Bis jetzt wurde argumentiert, die schlechte Auslastung liege am Wechselkurs und an der mangelnden Verkehrsanbindung. Daran wird sich in absehbarer Zeit aber nichts ändern.

Natürlich sind die genannten Umstände nicht optimal. Meine Funktion als Center Manager sehe ich darin, das Stücki so zu managen, dass es im Wettbewerbsumfeld dauerhaft erfolgreich besteht. Die Aufgabe meines Teams und mir ist es, die Anforderungen, Wünsche und Bedürfnisse der verschiedenen Mieter sowie der Kunden zu erkennen und zu berücksichtigen und so das Center langfristig erfolgreich zu positionieren.   

 

Ihr Vorgänger Jan Tanner hatte den Bonus des Einheimischen, er ist sogar im Kleinbasel aufgewachsen. Sie stammen aus Nordrhein-Westfalen und können nicht von diesem Bonus profitieren.

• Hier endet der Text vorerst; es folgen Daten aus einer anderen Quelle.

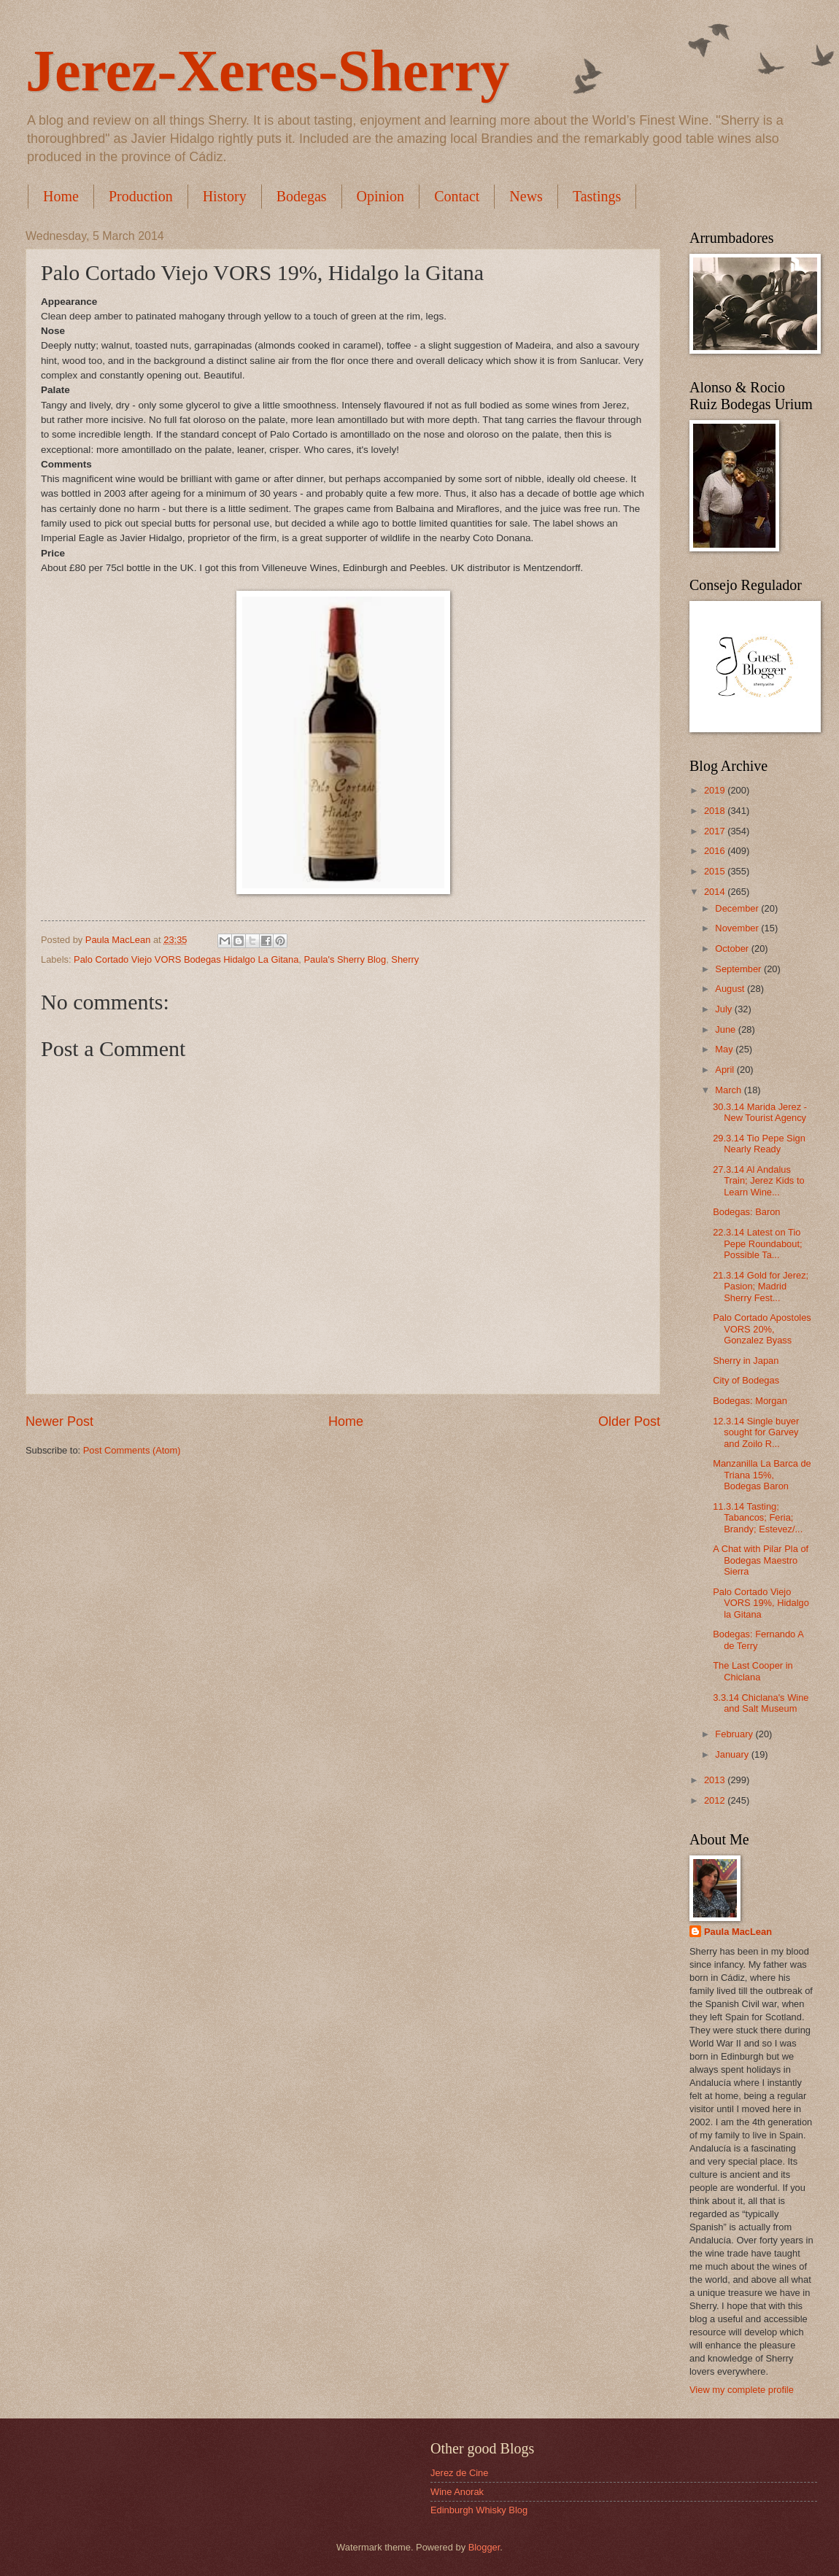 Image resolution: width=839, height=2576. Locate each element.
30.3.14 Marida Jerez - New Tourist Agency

Wie gut sind Sie im Quartier verankert?

Ich arbeite über ein Jahr im Stücki und konnte mich zwischenzeitlich gut einleben. Die Verankerung ist mir sehr wichtig: Wir sehen uns als Teil von Kleinhüningen und möchten zur Weiterentwicklung des Quartiers beitragen. 

 

Welchen Coup landen Sie dieses Jahr?

Aktuell stehen wir mit potentiellen Mietpartnern in Verhandlung und werden nach Vertragsabschluss  entsprechend orientieren.